Restaurée, la flèche Saint-Michel pourra accueillir 19 personnes à la fois pendant les visites (MM/Rue89 Bordeaux)
La tour-clocher emblématique du quartier Saint-Michel sera inaugurée ce samedi 13 juin lors d’une soirée festive mêlant carillon et concerts.
Encore quelques marches, et Bordeaux s’étale à 360 degrés. La flèche Saint-Michel rouvre au public après près de quatre ans de travaux. Ce samedi 13 juin, son inauguration officielle est prévue à 18h, suivie d’un carillon puis de trois concerts gratuits dans le cadre de la Nuit de la flèche, coorganisée avec le festival Chahuts et le collectif de commerçants Le Grand Saint-Michel.
La tour-clocher du XVe siècle est enfin remise en état. « Véritable phare dans la ville », selon le maire de Bordeaux Thomas Cazenave, elle est inscrite au patrimoine mondial de l’Unesco depuis 1998. « La dernière restauration date du XIXe siècle », rappelle l’édile durant la visite accordée à la presse. Le montant total de l’opération s’élève à 11,3 millions d’euros, pour un chantier initialement évalué à 10,6 millions.

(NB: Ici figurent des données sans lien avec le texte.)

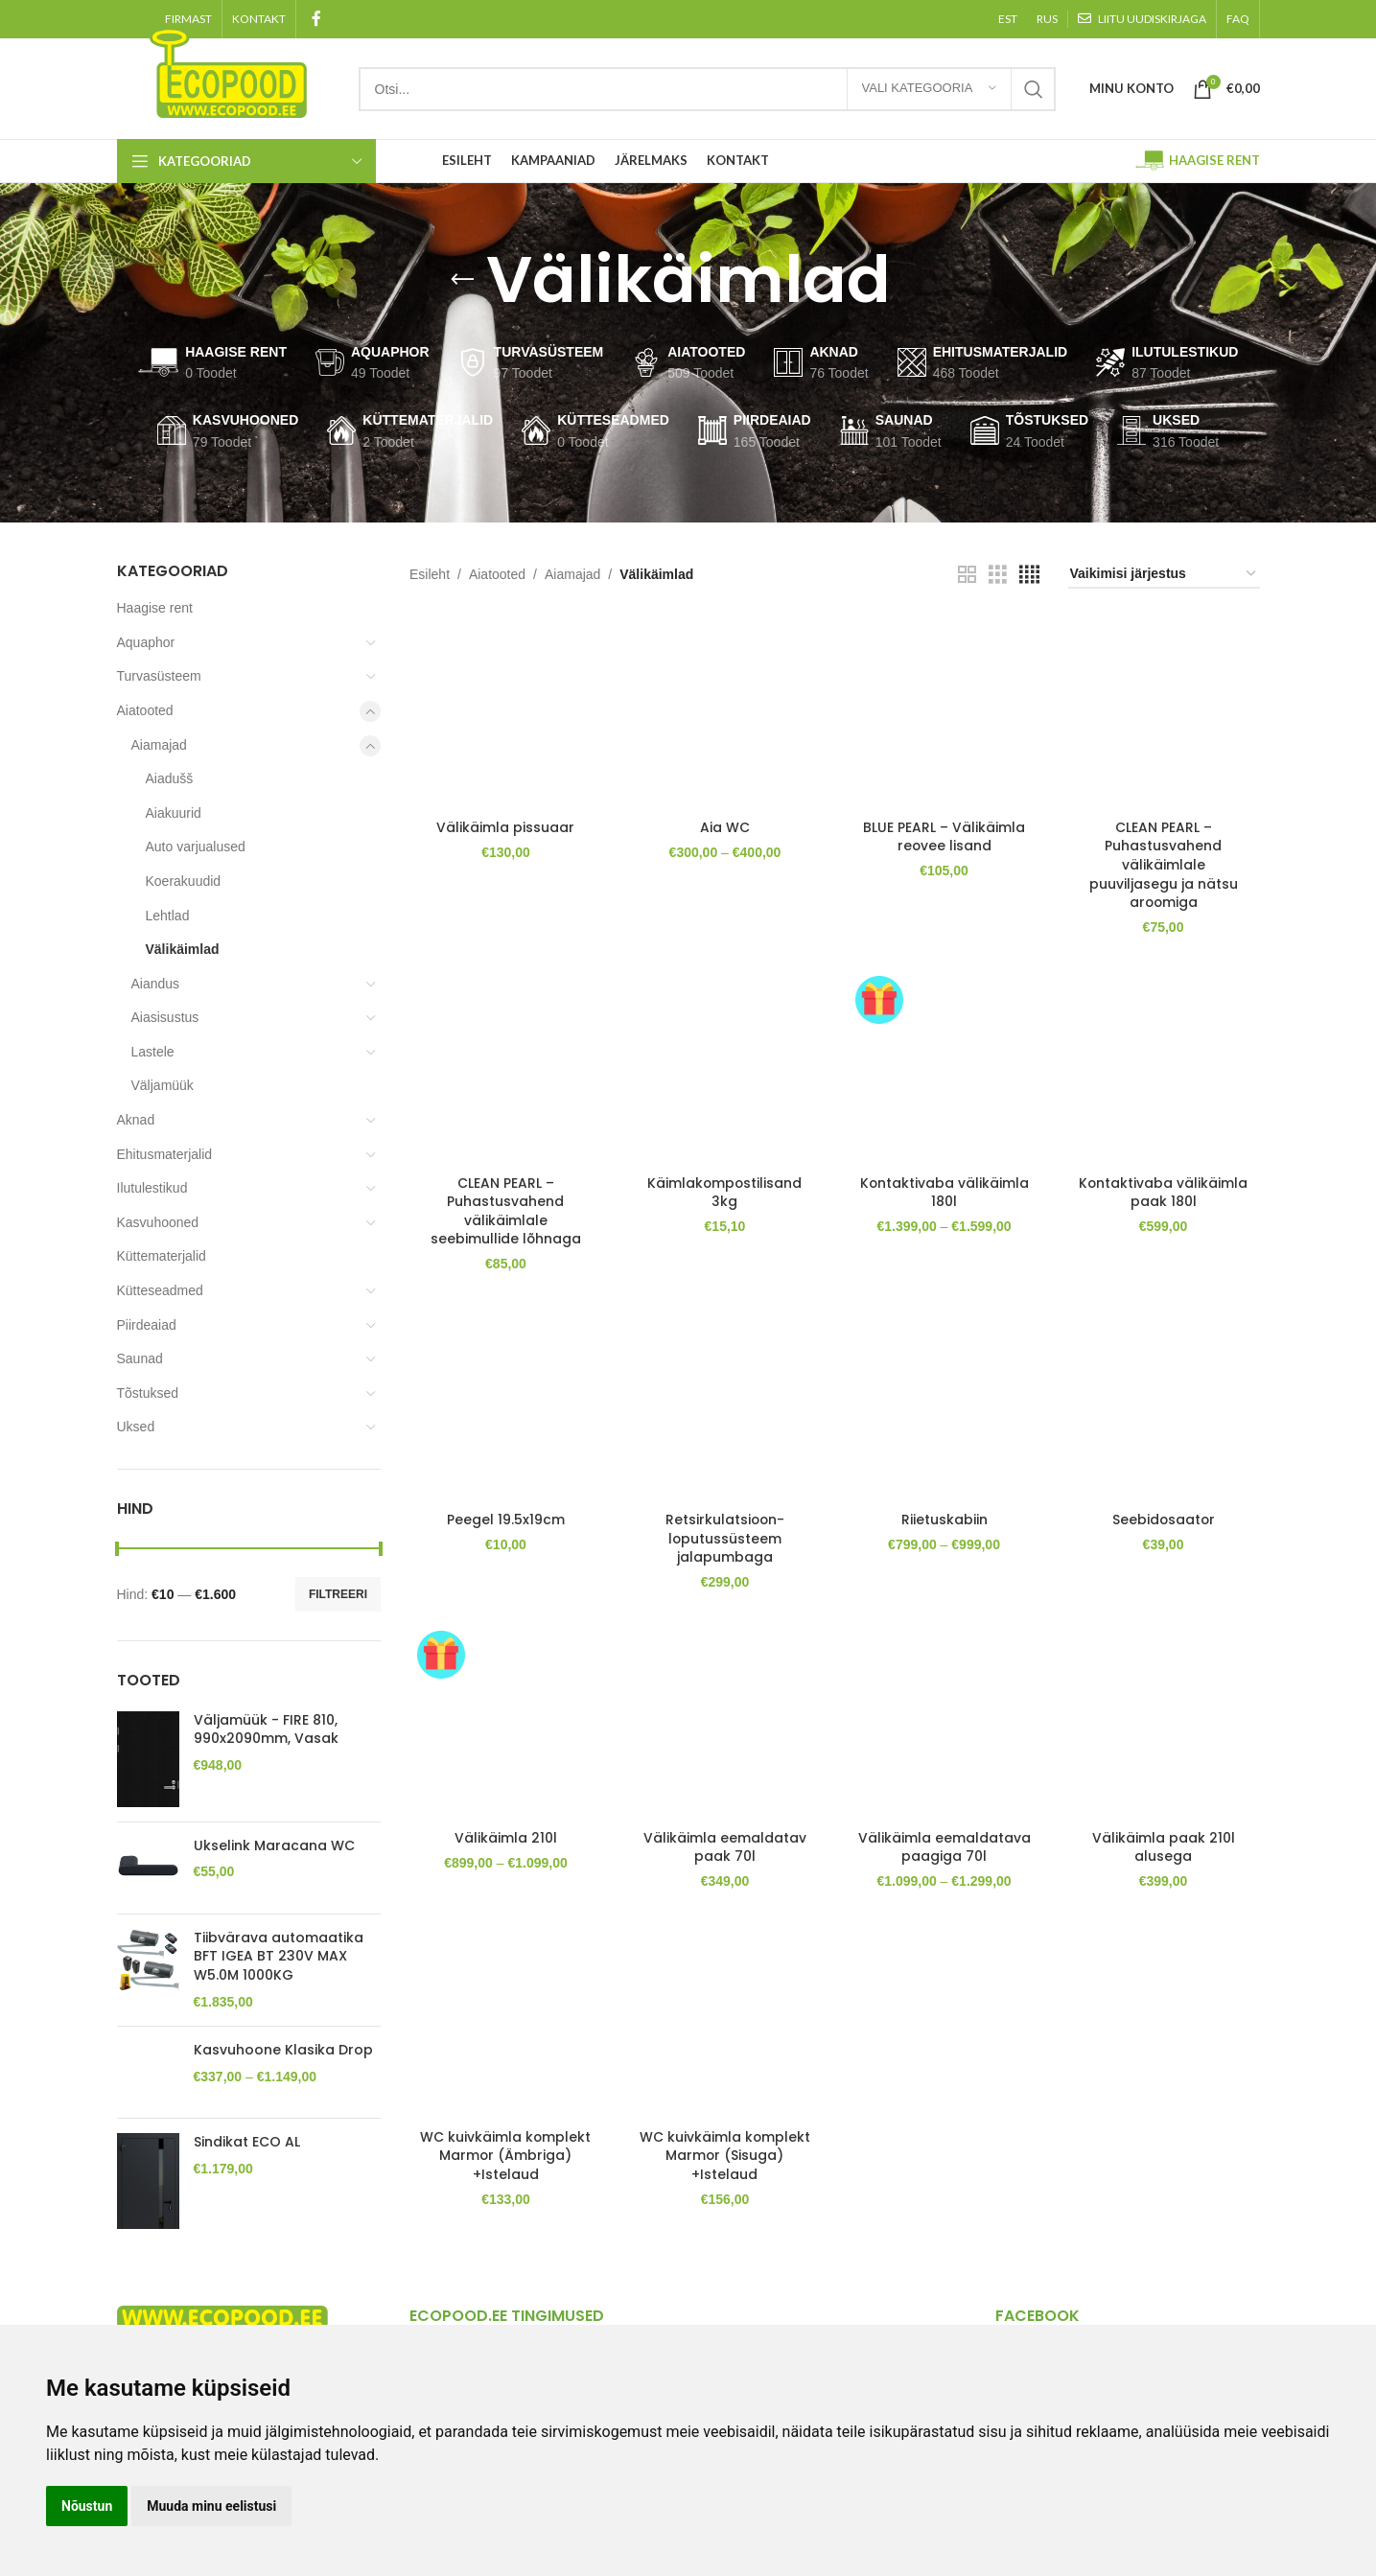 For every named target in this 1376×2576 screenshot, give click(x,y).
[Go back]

Les visites s’accompagneront d’outils de médiation. « Des documents seront distribués à l’entrée pour aider les visiteurs à repérer les monuments visibles depuis le sommet », informe l’Office de tourisme de Bordeaux. Des panneaux explicatifs permettent de rendre compte de l’importance des travaux. La crypte – plus ancien vestige, connue pour avoir stocké des momies – sera elle aussi accessible au public.
Des travaux d’ampleur
Construite entre 1472 et 1492, la flèche Saint-Michel s’élève à 114 mètres, quatrième plus haute de France. En 2000, des fissures ont été constatées après la tempête Martin, liées à des éléments métalliques dans la structure (oxydation du métal notamment), auxquelles sont venus s’ajouter des contraintes thermiques déformant la pierre.
Les travaux ont été engagés en urgence en 2021 par l’équipe de Pierre Hurmic. Un imposant échafaudage de 120 mètres de haut a été édifié sur la place, ancré dans le sol, pour atteindre les parties hautes. Certaines pierres ont été remplacées, d’autres consolidées. Le chantier a aussi porté sur la restauration du fleuron et du carillon, ainsi que sur le nettoyage des parements. Les joints en ciment ont été retirés et remplacés par un mortier de chaux ou de résine, plus adapté aux agressions climatiques.
La croix a elle aussi été rénovée. Agathe Corre, guide touristique, raconte que sa première pose, en 1492, avait été réalisée par deux maçons chargés de l’installer tout en haut :
« L’échafaudage que nous avons monté pour cette rénovation était déjà une prouesse technique, mais eux ont donc grimpé et ont été récompensés avec un manteau fourré d’Hermine. »

« Savoirs-faire traditionnels »
Le chantier a mobilisé de nombreux artisans du patrimoine : tailleurs de pierre, maçons, ferronniers ou verriers. La directrice régionale des affaires culturelles (DRAC) de Nouvelle-Aquitaine, Maylis Descazeaux, salue « les savoirs-faire traditionnels qui, grâce à des chantiers comme celui-ci, permettent non seulement de s’exercer, mais aussi de transmettre, puisque nombre d’apprentis ont été formés sur ce chantier ».
Pendant trois semaines, la visite de la flèche sera gratuite. Les 3 800 places offertes se sont toutes écoulées rapidement, symbole de l’engouement autour de sa réouverture. Les prochaines visites se tiennent dès le 6 juillet pour 7 € l’entrée.